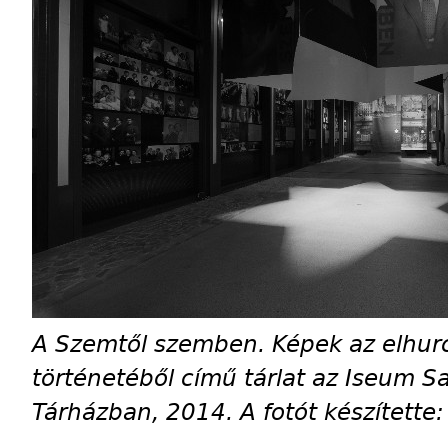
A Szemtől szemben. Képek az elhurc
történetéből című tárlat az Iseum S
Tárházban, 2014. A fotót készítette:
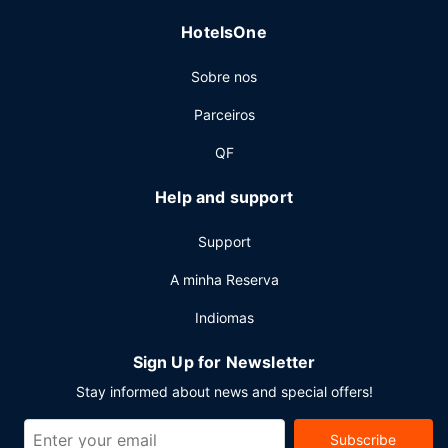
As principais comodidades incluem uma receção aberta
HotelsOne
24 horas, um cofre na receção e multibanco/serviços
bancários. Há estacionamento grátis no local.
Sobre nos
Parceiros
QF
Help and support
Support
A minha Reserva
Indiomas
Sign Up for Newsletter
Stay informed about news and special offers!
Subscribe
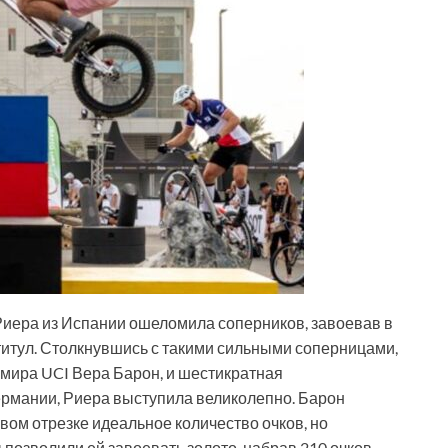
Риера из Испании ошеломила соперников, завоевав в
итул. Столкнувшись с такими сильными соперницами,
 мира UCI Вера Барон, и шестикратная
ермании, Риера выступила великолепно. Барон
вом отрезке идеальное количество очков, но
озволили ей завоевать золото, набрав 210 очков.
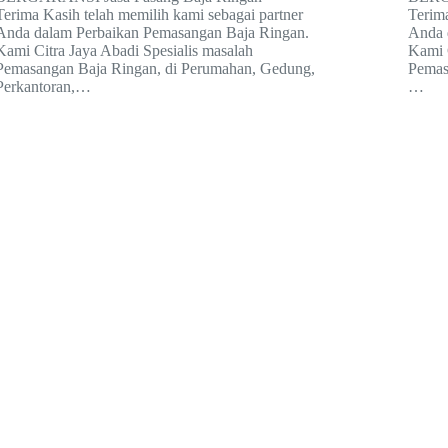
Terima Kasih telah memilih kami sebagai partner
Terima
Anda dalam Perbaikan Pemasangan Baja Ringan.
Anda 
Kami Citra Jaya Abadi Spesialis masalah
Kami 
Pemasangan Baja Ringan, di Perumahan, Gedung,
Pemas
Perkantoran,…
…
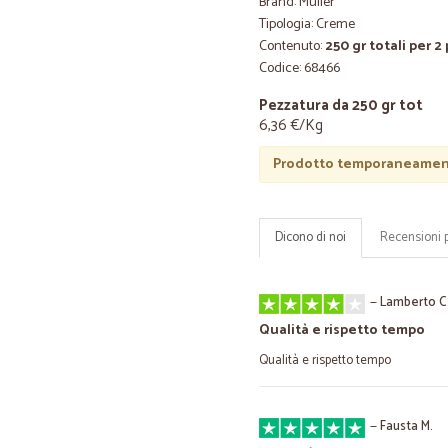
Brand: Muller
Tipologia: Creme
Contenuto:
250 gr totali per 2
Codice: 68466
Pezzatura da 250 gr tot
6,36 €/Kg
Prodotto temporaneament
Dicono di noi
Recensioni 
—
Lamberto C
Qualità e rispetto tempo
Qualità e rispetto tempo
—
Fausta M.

------------------------------

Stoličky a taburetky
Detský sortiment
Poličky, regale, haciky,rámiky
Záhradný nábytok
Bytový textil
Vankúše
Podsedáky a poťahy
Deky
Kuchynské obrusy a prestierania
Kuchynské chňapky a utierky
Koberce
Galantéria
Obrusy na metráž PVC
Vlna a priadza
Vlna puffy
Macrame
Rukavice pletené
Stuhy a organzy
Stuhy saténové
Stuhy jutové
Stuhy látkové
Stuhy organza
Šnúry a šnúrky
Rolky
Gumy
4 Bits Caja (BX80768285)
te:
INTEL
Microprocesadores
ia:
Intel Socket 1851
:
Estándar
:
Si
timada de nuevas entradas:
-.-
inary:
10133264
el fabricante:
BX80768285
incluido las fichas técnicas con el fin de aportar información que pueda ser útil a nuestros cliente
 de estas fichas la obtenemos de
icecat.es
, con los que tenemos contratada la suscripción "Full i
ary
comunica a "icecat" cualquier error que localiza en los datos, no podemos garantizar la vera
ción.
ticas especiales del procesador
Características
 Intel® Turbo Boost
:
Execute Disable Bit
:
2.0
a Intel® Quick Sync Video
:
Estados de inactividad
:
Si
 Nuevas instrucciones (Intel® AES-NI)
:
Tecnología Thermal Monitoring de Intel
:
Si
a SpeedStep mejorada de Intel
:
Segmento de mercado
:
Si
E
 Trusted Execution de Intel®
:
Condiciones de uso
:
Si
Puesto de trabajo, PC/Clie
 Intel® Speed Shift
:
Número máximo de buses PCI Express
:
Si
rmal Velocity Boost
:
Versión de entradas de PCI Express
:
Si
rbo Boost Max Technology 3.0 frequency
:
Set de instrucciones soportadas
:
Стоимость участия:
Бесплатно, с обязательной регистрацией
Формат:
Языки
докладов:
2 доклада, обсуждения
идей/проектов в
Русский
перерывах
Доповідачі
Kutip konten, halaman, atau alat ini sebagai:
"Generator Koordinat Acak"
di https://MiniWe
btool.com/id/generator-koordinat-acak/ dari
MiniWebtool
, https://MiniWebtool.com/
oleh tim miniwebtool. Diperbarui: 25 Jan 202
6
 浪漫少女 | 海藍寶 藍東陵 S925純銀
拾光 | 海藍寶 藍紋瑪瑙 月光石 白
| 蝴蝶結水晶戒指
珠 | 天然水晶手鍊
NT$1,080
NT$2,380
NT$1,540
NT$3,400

------------------------------

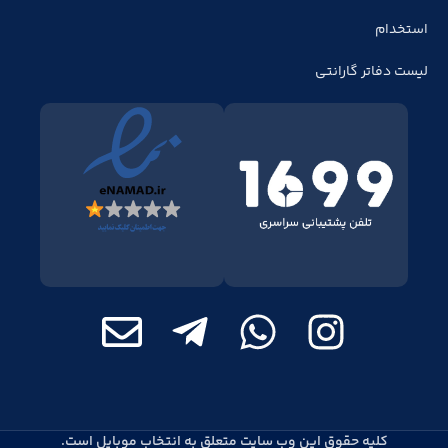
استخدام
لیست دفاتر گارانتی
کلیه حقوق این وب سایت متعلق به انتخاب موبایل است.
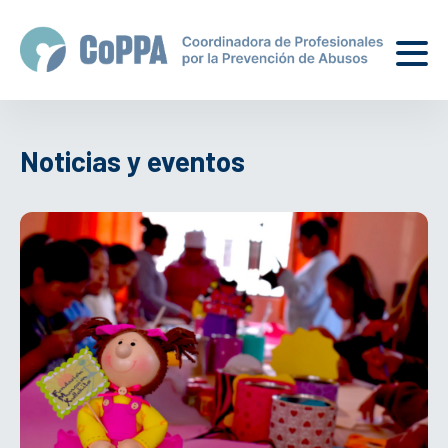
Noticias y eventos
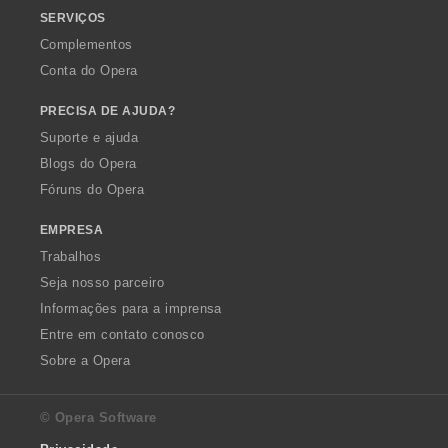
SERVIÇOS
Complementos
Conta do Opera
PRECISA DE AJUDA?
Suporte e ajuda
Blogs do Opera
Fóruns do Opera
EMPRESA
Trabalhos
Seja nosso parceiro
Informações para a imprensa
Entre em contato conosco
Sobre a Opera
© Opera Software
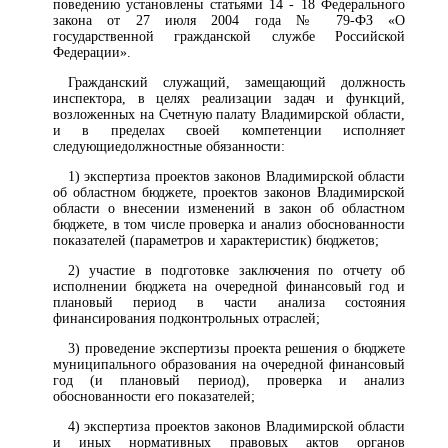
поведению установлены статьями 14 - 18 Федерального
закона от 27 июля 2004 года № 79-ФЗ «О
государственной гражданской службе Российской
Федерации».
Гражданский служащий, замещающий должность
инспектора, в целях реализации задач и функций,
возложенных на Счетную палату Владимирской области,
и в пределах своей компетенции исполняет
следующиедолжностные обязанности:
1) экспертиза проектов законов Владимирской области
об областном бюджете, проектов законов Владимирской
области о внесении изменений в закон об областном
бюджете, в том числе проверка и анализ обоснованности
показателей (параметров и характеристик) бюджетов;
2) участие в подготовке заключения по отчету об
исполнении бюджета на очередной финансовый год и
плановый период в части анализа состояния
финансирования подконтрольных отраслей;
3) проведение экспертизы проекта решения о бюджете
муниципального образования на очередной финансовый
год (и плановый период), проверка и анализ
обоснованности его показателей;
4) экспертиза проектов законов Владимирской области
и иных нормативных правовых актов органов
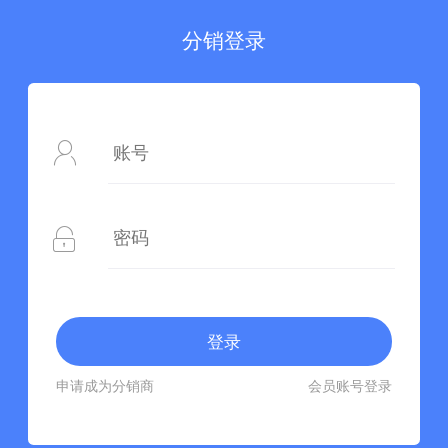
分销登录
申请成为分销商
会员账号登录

------------------------------

Scan the listing above for the word "sebagai" and show each line where it is found.

## Answer area
Terima Kasih telah memilih kami sebagai partner
Kutip konten, halaman, atau alat ini sebagai:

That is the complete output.